Political flexibility is ever optimized by the absence of timetables, milestones, success criteria ... in other words strategy. Lincoln lived it; Davis too.

This value system has filtered down into the modern general officer corps within which non-plans can be formulated to support non-strategy. Have a look at this.

Given that the author of the summary could not himself recognize a military plan or its elements if he saw them, the material worries nonetheless: "bring stability and security," "set conditions ... to negotiate a power-sharing agreement," "convince them [the enemy] to stop fighting on a more-or-less permanent basis." You wonder if the pointy-haired manager from Dilbert is writing "campaign plans" for our Civil War Army in Iraq.

The hopeful part of this is that the very Boydian critique that places our military culture the Civil War era is becoming widespread enough to gain a hearing in mainstream trade organs like the Government Executive website: the author of "Adapt or Die" understands "The Army remains focused on making brigades stronger and empowering generals. The Army must change. Its focus must shift to platoons and empowering junior officers..." That simply will not happen without such massive purges as Teddy Roosevelt and FDR (via George Marshall) instituted. Some are beginning to notice such shake-ups were a given in the early stages of wars before Vietnam.
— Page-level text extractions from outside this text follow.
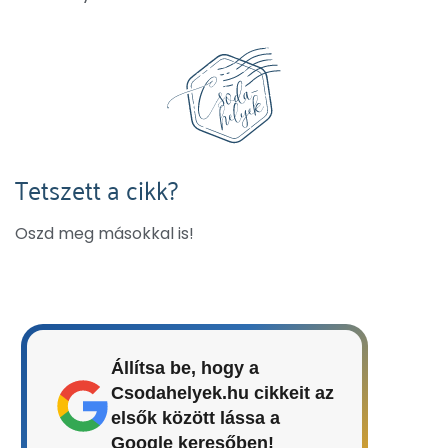
Tetszett a cikk?
Oszd meg másokkal is!
Állítsa be, hogy a
Csodahelyek.hu cikkeit az
elsők között lássa a
Google keresőben!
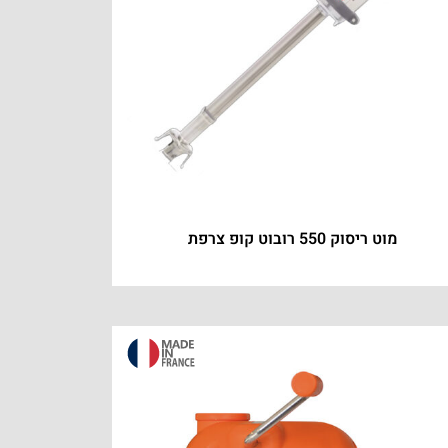
מוט ריסוק 550 רובוט קופ צרפת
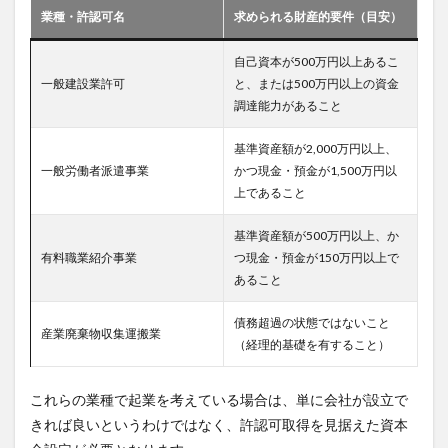
業種・許認可名
求められる財産的要件（目安）
自己資本が500万円以上あるこ
一般建設業許可
と、または500万円以上の資金
調達能力があること
基準資産額が2,000万円以上、
一般労働者派遣事業
かつ現金・預金が1,500万円以
上であること
基準資産額が500万円以上、か
有料職業紹介事業
つ現金・預金が150万円以上で
あること
債務超過の状態ではないこと
産業廃棄物収集運搬業
（経理的基礎を有すること）
これらの業種で起業を考えている場合は、単に会社が設立で
きれば良いというわけではなく、許認可取得を見据えた資本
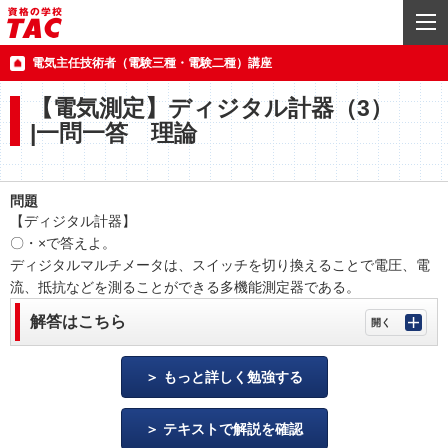
電気主任技術者（電験三種・電験二種）講座
【電気測定】ディジタル計器（3）
|一問一答 理論
問題
【ディジタル計器】
〇・×で答えよ。
ディジタルマルチメータは、スイッチを切り換えることで電圧、電
流、抵抗などを測ることができる多機能測定器である。
解答はこちら
もっと詳しく勉強する
テキストで解説を確認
The present culture of hyper-professionalism distributes the greatest number of decisions upward, to the highest-ranking/best-trained/most-experienced officer who also has the largest career stake in the outcome. If "Adapt or Die" strikes you as sensible, that's your "native genius" at work (a Civil War idea) - working, in fact, against the legacy of Grant-Sherman-Schofield professionalism (and their Civil War ideas).

(Image, top right: FOB means "Forward Operating Base." CAT5 wire is a grade of voice-data cabling used to support telephone and computer communications. Click to enlarge.)